In 1915, Winter was recruited for military service and worked as an interpreter for the provincial nutritional commission. At the beginning of 1919, he served in Paris as a secretary of the Czechoslovak mission for supply; he later became press officer to the Czech delegation at the League of Nations. Winter was best known as the Paris correspondent of Právo lidu (The People’s Right), the organ of the Czech Social Democratic party. He contributed to this newspaper from 1920, became a permanent correspondent in 1926, and stayed in Paris until 1938, when he moved to Great Britain. Active in the Czechoslovak resistance movement in France and Britain, he died in the latter country in 1943.

In Paris, Winter collaborated closely with Richard Weiner, another Czech Jewish writer and journalist, who worked there for the liberal newspaper Lidové noviny (People’s Paper). Winter also served as the press officer of the Czechoslovak mission to the League of Nations in Geneva. Thanks to three factors—his diplomatic abilities, contacts with leading Social Democrats from Czechoslovakia and France, and the position of his brother Lev—Winter played a crucial role in maintaining ties between the Czech and French Social Democratic parties. His contribution to the close relationship between the two countries was not limited to politics, however, as he also worked as mediator between the two cultures. He translated Victor Hugo, André Gide, and Francisque Sarcey into Czech; and also familiarized French readers with the works of Tomáš Masaryk and Karel and Josef Čapek. He translated Heinrich Heine and Robert Louis Stevenson into Czech as well.
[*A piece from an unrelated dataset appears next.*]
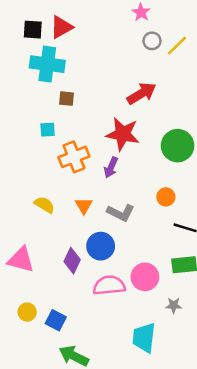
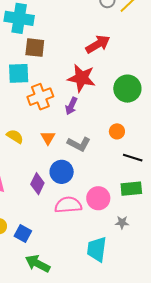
brown square: (66, 99) -> (35, 48), size x1.5
cyan square: (48, 130) -> (19, 73), size x1.6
Winter’s own writings focus mostly on France. He received the Czechoslovak state literary award in 1931 for his Kniha o Francii (Book on France; 1930). In this study, Winter writes about the sociological and political character of the French nation by analyzing a broad range of issues including economic stratification, the position of women, the press, literature, art, the army, Christian churches and Judaism, politics, linguistic questions, and attitudes toward foreigners. In 1937 and 1938, he published a series of articles in Ferdinand Peroutka’s journal Přítomnost (The Present) about reactions in French literature to Hitler’s aggression. Among his other works are texts about the Social Democratic movement in Czechoslovakia (The Evolution of Socialism in Czechoslovakia; 1924), about political development in Spain during the Spanish Civil War (Oč jde ve Španělsku [What Is Going on in Spain]; 1937), and about cultural life in the Czech lands under the Nazi occupation (Culture Lives on in Occupied Czechoslovakia; 1941).

Suggested Reading

František Klátil, In memoriam Gustava Wintra (London, 1944); František Svátek, “Deux intellectuels pragois d’origine juive: Lev et Gustav Winter,” in Allemands, Juifs et Tchèques à Prague, ed. Maurice Godé, Jacques Le Rider, and Françoise Mayer, pp. 331–338 (Montpellier, Fr., 1996).